[Data extracted from a collection]
━━━━━━━━━━━━━━━━━━━━
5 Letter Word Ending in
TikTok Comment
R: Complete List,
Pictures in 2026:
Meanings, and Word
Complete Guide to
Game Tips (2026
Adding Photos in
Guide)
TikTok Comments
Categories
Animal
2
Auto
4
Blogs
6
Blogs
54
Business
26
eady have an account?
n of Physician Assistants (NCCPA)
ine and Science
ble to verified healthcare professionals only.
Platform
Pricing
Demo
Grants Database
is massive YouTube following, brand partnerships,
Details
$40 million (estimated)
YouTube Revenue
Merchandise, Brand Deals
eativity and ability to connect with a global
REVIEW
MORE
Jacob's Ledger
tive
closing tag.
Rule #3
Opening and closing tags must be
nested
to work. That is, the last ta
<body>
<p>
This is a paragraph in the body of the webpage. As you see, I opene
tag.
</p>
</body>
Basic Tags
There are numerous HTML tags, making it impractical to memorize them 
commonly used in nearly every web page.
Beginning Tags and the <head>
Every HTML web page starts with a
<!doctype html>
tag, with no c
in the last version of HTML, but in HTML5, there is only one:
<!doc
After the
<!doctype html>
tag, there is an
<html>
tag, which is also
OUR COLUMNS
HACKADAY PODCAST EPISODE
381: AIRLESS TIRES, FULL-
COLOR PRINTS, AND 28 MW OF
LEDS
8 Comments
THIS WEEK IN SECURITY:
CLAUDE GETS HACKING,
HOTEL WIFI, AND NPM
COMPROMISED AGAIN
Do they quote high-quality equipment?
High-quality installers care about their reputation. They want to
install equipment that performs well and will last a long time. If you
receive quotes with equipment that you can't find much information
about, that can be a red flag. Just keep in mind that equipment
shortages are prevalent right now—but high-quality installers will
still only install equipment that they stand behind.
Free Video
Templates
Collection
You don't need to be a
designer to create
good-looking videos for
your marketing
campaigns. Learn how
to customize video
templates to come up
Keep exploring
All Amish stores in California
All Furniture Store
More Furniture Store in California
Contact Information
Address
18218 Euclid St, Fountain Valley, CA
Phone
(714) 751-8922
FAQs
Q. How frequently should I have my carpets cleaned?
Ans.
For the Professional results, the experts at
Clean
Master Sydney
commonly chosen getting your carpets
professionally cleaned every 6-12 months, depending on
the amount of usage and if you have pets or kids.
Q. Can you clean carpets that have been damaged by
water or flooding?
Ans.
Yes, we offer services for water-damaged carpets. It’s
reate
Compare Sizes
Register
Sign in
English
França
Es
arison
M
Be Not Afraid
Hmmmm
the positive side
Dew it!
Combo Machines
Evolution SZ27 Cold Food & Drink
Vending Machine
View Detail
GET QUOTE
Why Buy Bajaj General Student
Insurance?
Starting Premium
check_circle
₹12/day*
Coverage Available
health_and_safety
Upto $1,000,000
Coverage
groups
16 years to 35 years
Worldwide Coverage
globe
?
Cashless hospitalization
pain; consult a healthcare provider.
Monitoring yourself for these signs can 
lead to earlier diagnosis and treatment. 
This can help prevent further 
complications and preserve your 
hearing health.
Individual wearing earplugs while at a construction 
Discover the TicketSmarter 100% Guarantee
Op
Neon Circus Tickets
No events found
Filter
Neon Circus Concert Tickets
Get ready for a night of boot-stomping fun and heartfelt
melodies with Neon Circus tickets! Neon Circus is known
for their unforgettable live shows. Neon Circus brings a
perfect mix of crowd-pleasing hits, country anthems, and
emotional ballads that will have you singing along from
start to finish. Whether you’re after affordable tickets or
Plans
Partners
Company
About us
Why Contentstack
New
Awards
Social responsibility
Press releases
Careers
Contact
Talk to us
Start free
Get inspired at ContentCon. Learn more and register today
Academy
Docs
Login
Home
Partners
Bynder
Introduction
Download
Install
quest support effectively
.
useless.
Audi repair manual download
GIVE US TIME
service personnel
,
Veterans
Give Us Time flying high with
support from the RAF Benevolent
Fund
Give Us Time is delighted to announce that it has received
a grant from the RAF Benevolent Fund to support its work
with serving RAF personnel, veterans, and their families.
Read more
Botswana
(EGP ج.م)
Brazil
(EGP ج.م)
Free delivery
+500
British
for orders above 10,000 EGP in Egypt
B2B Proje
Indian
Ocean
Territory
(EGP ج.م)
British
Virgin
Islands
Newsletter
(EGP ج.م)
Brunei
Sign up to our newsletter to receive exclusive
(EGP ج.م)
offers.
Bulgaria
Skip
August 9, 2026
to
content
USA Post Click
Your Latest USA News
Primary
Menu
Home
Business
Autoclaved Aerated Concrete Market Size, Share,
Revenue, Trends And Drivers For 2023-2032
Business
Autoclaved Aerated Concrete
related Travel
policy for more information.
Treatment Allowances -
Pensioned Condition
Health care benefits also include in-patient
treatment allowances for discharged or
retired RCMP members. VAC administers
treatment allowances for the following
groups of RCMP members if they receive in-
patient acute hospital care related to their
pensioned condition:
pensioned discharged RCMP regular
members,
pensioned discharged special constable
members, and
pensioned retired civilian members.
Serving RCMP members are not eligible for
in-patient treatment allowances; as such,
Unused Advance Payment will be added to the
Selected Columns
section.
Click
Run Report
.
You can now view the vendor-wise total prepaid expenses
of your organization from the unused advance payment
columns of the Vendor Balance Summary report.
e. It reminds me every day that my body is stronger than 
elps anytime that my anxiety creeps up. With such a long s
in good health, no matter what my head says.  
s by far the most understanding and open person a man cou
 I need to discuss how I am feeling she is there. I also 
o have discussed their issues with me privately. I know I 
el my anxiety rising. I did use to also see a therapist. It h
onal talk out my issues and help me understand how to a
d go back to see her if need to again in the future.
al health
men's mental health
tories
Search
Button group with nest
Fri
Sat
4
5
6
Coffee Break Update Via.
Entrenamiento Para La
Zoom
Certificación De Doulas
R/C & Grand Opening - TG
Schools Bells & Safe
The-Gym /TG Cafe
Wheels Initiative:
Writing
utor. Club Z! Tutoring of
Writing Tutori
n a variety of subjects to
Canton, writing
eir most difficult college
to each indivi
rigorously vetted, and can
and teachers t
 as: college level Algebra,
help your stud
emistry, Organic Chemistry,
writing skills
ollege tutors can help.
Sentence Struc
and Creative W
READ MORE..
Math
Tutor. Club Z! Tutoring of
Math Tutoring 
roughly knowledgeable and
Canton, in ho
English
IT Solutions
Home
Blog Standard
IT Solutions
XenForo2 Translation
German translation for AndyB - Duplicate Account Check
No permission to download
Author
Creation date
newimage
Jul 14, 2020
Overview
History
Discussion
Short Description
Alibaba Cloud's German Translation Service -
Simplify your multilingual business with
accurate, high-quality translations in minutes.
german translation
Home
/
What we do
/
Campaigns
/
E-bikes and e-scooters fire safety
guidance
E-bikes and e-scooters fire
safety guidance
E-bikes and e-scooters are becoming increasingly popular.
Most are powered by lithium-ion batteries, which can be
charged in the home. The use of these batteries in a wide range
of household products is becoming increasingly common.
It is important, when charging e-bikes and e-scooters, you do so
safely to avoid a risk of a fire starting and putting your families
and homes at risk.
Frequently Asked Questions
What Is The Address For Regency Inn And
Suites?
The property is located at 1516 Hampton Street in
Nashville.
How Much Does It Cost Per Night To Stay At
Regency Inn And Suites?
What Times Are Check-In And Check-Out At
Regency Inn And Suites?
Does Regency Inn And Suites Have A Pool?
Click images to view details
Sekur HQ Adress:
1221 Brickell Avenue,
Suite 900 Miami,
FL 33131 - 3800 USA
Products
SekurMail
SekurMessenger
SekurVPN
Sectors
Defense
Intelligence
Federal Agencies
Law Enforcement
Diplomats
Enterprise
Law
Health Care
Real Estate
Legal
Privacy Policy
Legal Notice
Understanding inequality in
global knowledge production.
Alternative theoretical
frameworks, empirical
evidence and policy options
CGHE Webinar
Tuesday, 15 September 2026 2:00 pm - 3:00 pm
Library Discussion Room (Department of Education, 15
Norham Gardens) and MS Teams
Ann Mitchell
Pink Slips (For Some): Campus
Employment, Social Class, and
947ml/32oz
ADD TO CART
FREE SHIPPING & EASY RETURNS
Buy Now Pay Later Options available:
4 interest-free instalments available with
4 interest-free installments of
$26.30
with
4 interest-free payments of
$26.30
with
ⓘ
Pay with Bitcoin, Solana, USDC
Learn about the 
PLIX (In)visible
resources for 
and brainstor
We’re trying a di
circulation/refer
━━━━━━━━━━━━━━━━━━━━
▶ _What to do_
Every line above from the line with "Selected Columns" to the line with "e. It reminds" is wanted, ends included; write them out exactly and add no other line.

▶ _Response area_
Selected Columns
section.
Click
Run Report
.
You can now view the vendor-wise total prepaid expenses
of your organization from the unused advance payment
columns of the Vendor Balance Summary report.
e. It reminds me every day that my body is stronger than 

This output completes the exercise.